Artikel 8.6 Wht bepaalt voorts dat beschikkingen, onder andere ter zake van compensatie, aanvullende compensatie voor werkelijke schade en tegemoetkomingen in het kader van opzet/grove schuld (O/GS) die in het kader van de hersteloperatie
toeslagen zijn gegeven vóór het tijdstip van inwerkingtreding van afdeling 2.1, vanaf dat tijdstip worden aangemerkt als beschikkingen die zijn gegeven krachtens de van
toepassing zijnde artikelen van deze afdeling.
Gelet op het voorgaande moet de bestreden beschikking van 20 december 2021 geacht worden te zijn genomen op grond van artikel 2.1 en verder van de Wht.
Procesverloop
- Belanghebbende heeft zich bij UHT aangemeld in het kader van een herbeoordeling
van kinderopvangtoeslag (hierna: KOT). - Bij beschikking van 20 december 2021 is aan belanghebbende meegedeeld dat zij (nog) geen recht heeft op een betaling van € 30.000.
- Bij brief van 24 januari 2022, ingekomen op 27 januari 2022, heeft belanghebbende een bezwaarschrift ingediend. Op 13 maart 2023 heeft UHT hier schriftelijk op
gereageerd. - Op 4 oktober 2023 heeft de Commissie een hoorzitting gehouden in aanwezigheid
van partijen. Een verslag hiervan is achter dit advies gevoegd
Ontvankelijkheid en algemene opmerkingen
Niet in geschil is dat het bezwaarschrift tijdig is ingediend.
Overwegingen ten aanzien van de bezwaren en het bestreden besluit
In het kader van de hersteloperatie kinderopvangtoeslag heeft het kabinet eind 2020
aanvullende maatregelen genomen met als doel ouders sneller recht te kunnen doen.
Eén van die maatregelen betreft het uitkeren van een forfaitair bedrag van € 30.000 aan alle gedupeerde ouders die een verzoek voor herstel hebben ingediend, indien het
verzoek wordt gehonoreerd.
Voor het beoordelen van de vraag of een ouder in aanmerking komt voor toekenning van het bedrag van € 30.000 is voorzien in het uitvoeren van een zogenaamde eerste toets. Na de eerste toets volgt een integrale beoordeling op grond van de Wht.

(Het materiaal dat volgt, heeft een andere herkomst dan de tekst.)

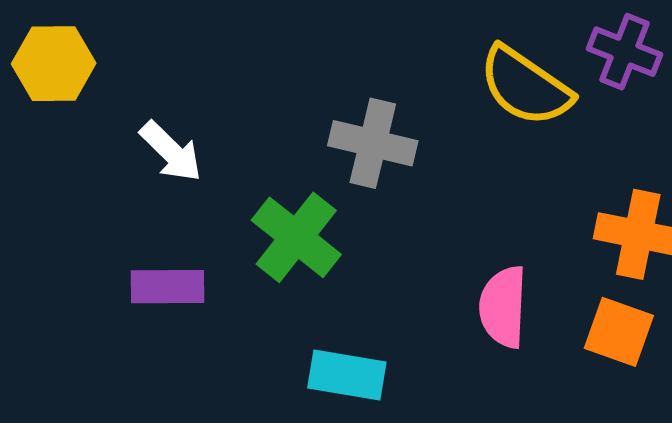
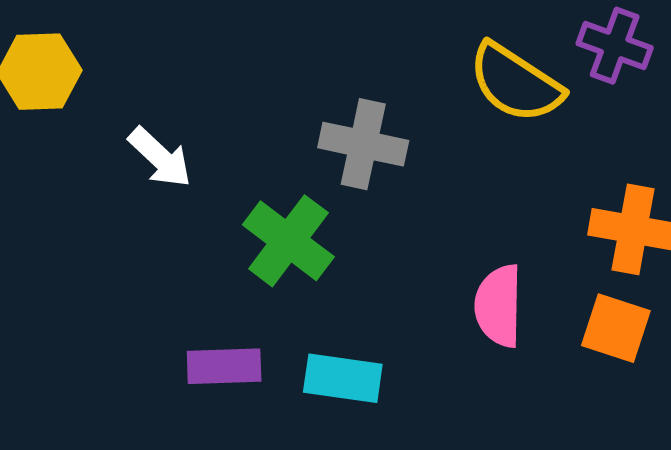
purple rectangle: (167, 287) -> (224, 366), moved

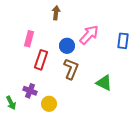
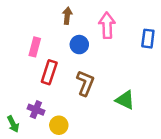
pink arrow: (89, 35) -> (107, 25), moved, turned -45
blue rectangle: (123, 41) -> (148, 39), moved
blue circle: (67, 46) -> (79, 45), moved

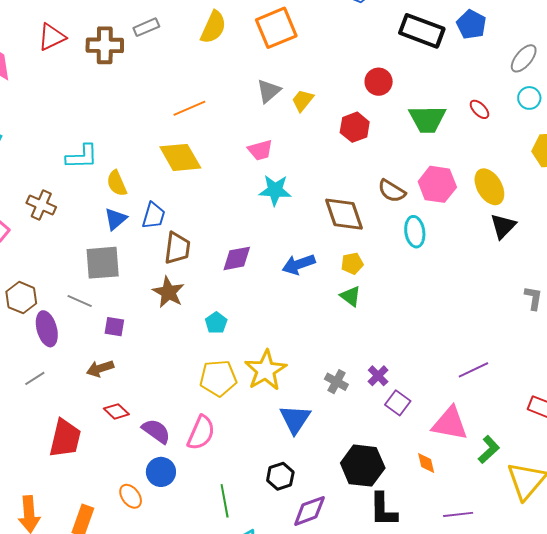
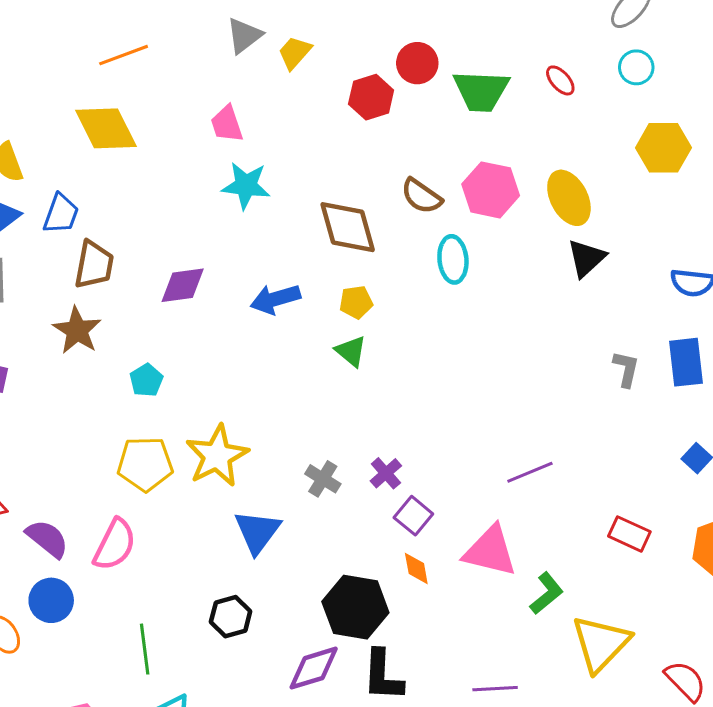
red circle: (379, 82) -> (417, 63), moved
pink trapezoid: (260, 150) -> (227, 124), turned 84
orange diamond: (426, 463) -> (416, 568), moved
purple diamond: (309, 511) -> (314, 668), moved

Zoals uiteen is gezet in artikel 2.7 Wht voorziet die wet in een eenmalige forfaitaire
uitkering aan gedupeerde ouders. Deze uitkering is bedoeld voor ouders die een verzoek hebben ingediend of gaan indienen voor compensatie of tegemoetkoming op grond van de Wht, en die daarvoor in aanmerking komen.

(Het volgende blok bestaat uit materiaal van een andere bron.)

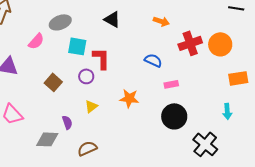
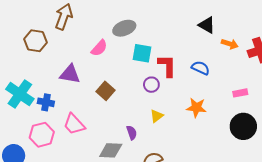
black triangle: (112, 19) -> (207, 25), moved
orange arrow: (161, 21) -> (230, 44), moved
blue semicircle: (153, 60) -> (201, 68), moved
brown square: (53, 82) -> (105, 91), moved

De beschikking van 20 december 2021 waarin UHT aan belanghebbende meedeelde:
“Helaas zien wij nu geen reden om u € 30.000 uit te betalen” bevat, na die mededeling, slechts een algemeen gestelde opsomming van argumenten die reden voor het niet toekennen van de uitkering zouden kunnen zijn. Niet wordt uitgelegd waarom UHT nog niet in staat was om te beoordelen of zich in het geval van belanghebbende een van die gevallen voordeed. Daarom kan deze argumentatie niet worden aangemerkt als een deugdelijke motivering van de beschikking als bedoeld in artikel 3:46 en 3:47 van de Algemene wet bestuursrecht.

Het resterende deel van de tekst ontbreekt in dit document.